The number of patients in these hospitals getting nitroprusside, which is given intravenously when a patient’s blood pressure is dangerously high, decreased 53 percent from 2012 to 2015, the researchers found. At the same time, the drug’s price per 50 milligrams jumped more than 30-fold — from $27.46 in 2012 to $880.88 in 2015.

The use of isoproterenol, key to monitoring and treating heart-rhythm problems during surgery, decreased 35 percent as the price per milligram rose from $26.20 to $1,790.11.

The two drugs, which are off patent, have long been go-to medicines for doctors.

“This isn’t like a cholesterol medicine; these are really, very specialized drugs,” says Khot, who is lead author on the peer-reviewed research letter. When patients get the drugs, he says, “they are either sick beyond sick in intensive care or they’re under anesthesia [during] a procedure.”

Valeant bought the drugs in early 2015 from Marathon Pharmaceuticals. Last year, Valeant announced a rebate program to lower the price hospitals paid for the drugs.

And Valeant’s Lainie Keller, a vice president of communications, says the company is committed to limiting price increases.

“The current management team is committed to ensuring that past decisions with respect to product pricing are not repeated,” Keller says.

Pharmacist Erin Fox, the director of drug information at University of Utah Health Care, said the findings by Khot and his colleagues reveal “exactly what a lot of pharmacists have been talking about. When prices are unsustainable, you have to stop using the drug whenever you can. You just can’t afford it.”

Fox says her Utah health system has removed isoproterenol from its bright-red crash carts, which are stocked for emergencies like heart attacks. But Nitroprusside is more difficult to replace.

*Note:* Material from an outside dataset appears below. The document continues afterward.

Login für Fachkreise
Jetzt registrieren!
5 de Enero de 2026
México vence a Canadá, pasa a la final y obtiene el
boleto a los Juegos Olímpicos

“If you need it, you need it,” Fox says. “That’s exactly why the usage has not gone down to zero, even with the huge price increases.”

Cleveland Clinic leaders spent months investigating each drug’s use and potential alternatives, Khot says.

“We’re not going to ration or restrict this drug in any way that would negatively impact these patients,” Khot says, adding that he hopes to do more research on how the decreased use of both drugs has affected patients.

Dr. Richard Fogel is a cardiologist and electrophysiologist at St. Vincent, an Indiana hospital that’s part of Ascension, a large nonprofit chain with facilities in 22 states and the District of Columbia. He told a Senate committee last year that the cost of the two drugs alone drove a nearly $12 million increase in Ascension’s spending over one year.

“While we understand a steady, rational increase in prices, it is the sudden, unfounded price explosions in select older drugs that hinder us in caring for patients,” Fogel told the committee.

The NEJM letter also analyzed the use of two drugs that remained stable in price over that time period, as a control group — nitroglycerin and dobutamine. The number of patients treated with nitroglycerin, a drug used for chest pain and heart failure, increased by 89 percent. Khot warns that the drugs can’t always be used as substitutes.